Official Iranian figures differ greatly from independent statistical centers. For example, Iranian officials count those who work one hour a week as employed, while independent statistical centers classify them as unemployed.
"Even if the unemployment figures have not been manipulated [by the government], they are questionable from a methodological point of view" and therefore figures on the year could be much higher than what was originally reported, according to the Farda report.
The Islamic Republic of Iran’s human rights record remained atrocious under President Hassan Rouhani, according to a report released by the New York-based Human Rights Watch in 2015.
HRW described the conditions as “dire” in Iran and wrote that the country’s intelligence and judiciary “carried out serious rights abuses throughout 2014.”
The report’s findings are a far cry from Rouhani’s 2013 pre-election campaign promise that “all ethnicities, all religions, even religious minorities, must feel justice.”
"Executions, especially for drug-related offenses, continued at a high rate," according to Human Rights Watch. "Security and intelligence forces arrested journalists, bloggers and social media activists, and revolutionary courts handed down heavy sentences against them.”
"Modern democracies respect the freedom of the press. Iran does not!" Progetto Dreyfus said via their Twitter page. The Iranian Republic, in addition to freedom of speech violations, does not allow the use of social media without censorship from the government, allowing the government to manipulate the information coming in or out of these websites.
In addition, within the same realm, someone speaking out against the government in any way could face punishment by the ruling regime itself - furthering the censorship on freedom of speech and freedom of information within the country.

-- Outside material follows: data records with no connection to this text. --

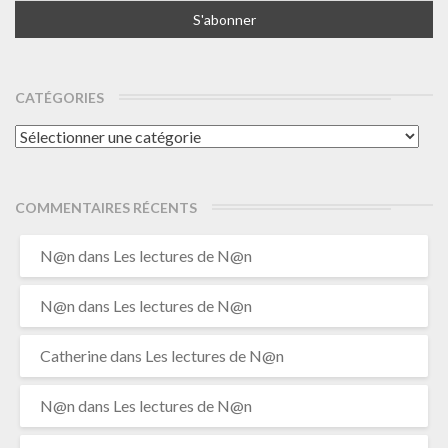
CATÉGORIES
Catégories
COMMENTAIRES RÉCENTS
N@n
dans
Les lectures de N@n
N@n
dans
Les lectures de N@n
Catherine
dans
Les lectures de N@n
N@n
dans
Les lectures de N@n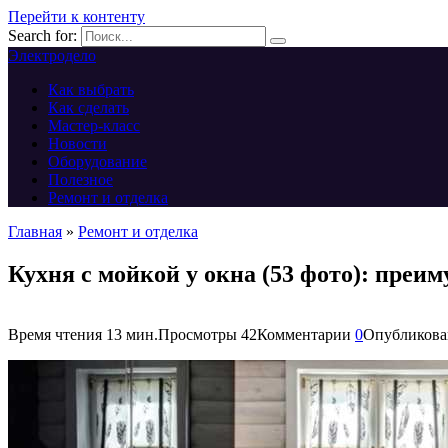
Перейти к контенту
Search for:
Электродело
Как выбрать
Как сделать
Мастер-класс
Новости
Оборудование
Полезное
Ремонт и отделка
Главная
»
Ремонт и отделка
Кухня с мойкой у окна (53 фото): преи
Время чтения
13 мин.
Просмотры
42
Комментарии
0
Опубликова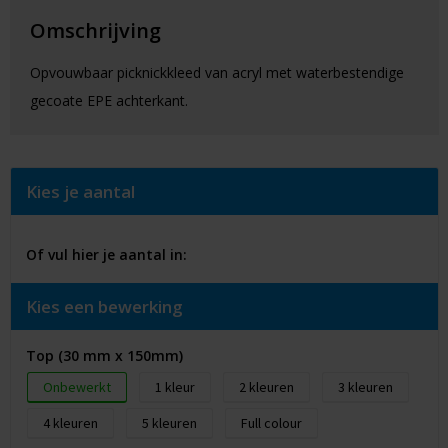
Omschrijving
Opvouwbaar picknickkleed van acryl met waterbestendige
gecoate EPE achterkant.
Kies je aantal
Of vul hier je aantal in:
Kies een bewerking
Top (30 mm x 150mm)
Onbewerkt
1
2
3
4
5
Full colour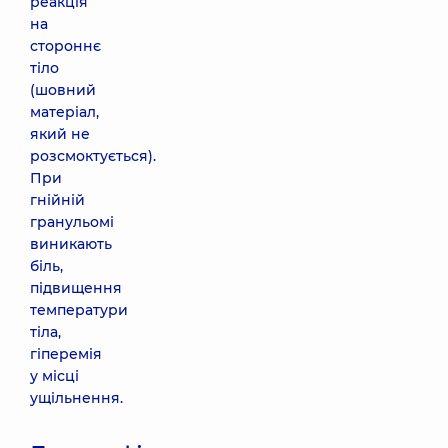
реакція
на
стороннє
тіло
(шовний
матеріал,
який не
розсмоктується).
При
гнійній
гранульомі
виникають
біль,
підвищення
температури
тіла,
гіперемія
у місці
ущільнення.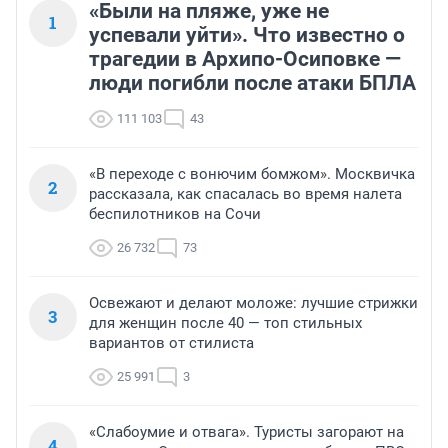
«Были на пляже, уже не
1
успевали уйти». Что известно о
трагедии в Архипо-Осиповке —
люди погибли после атаки БПЛА
111 103
43
«В переходе с вонючим бомжом». Москвичка
2
рассказала, как спасалась во время налета
беспилотников на Сочи
26 732
73
Освежают и делают моложе: лучшие стрижки
3
для женщин после 40 — топ стильных
вариантов от стилиста
25 991
3
«Слабоумие и отвага». Туристы загорают на
4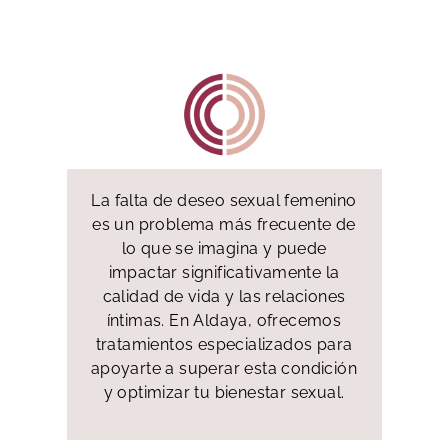
La falta de deseo sexual femenino
es un problema más frecuente de
lo que se imagina y puede
impactar significativamente la
calidad de vida y las relaciones
íntimas. En Aldaya, ofrecemos
tratamientos especializados para
apoyarte a superar esta condición
y optimizar tu bienestar sexual.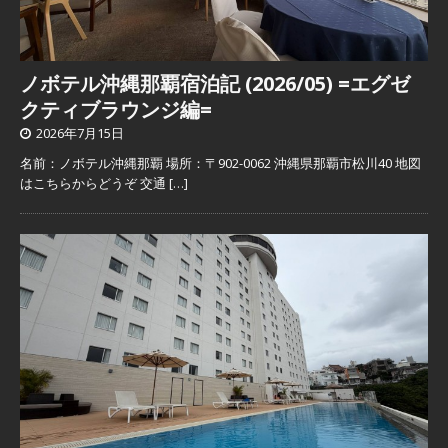
ノボテル沖縄那覇宿泊記 (2026/05) =エグゼ
クティブラウンジ編=
2026年7月15日
名前：ノボテル沖縄那覇 場所：〒902-0062 沖縄県那覇市松川40 地図
はこちらからどうぞ 交通
[…]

Iranian media sources said at least 200 prisoners had been killed by October 2014, “but opposition sources said they carried out another 400 unannounced executions. Some executions were public.”
Iran’s regime imposes the death penalty for offenses including, “insulting the Prophet,” apostasy, same-sex relations and adultery.
The Islamic republic has also been complicit in the oppression of non-Muslim minorities as well. HRW wrote that Iran "denies freedom of religion to Baha’is… and discriminates against them. At least 136 Baha’is were held in Iran’s prisons as of May 2014."
Amnesty International and Human Rights Watch blasted the Islamic republic for its sweeping, violent crackdown on Christians and Dervishes, including imposing lengthy prison terms on the members of those religious minority groups.
The ongoing, severe violation of human rights contradicting Iranian President Hassan Rouhani’s pre-election promises give the perception of a regime that is neither serious about honoring its basic human rights norms or statements that it will not build a nuclear weapons device.
Benjamin Weinthal contributed to this report.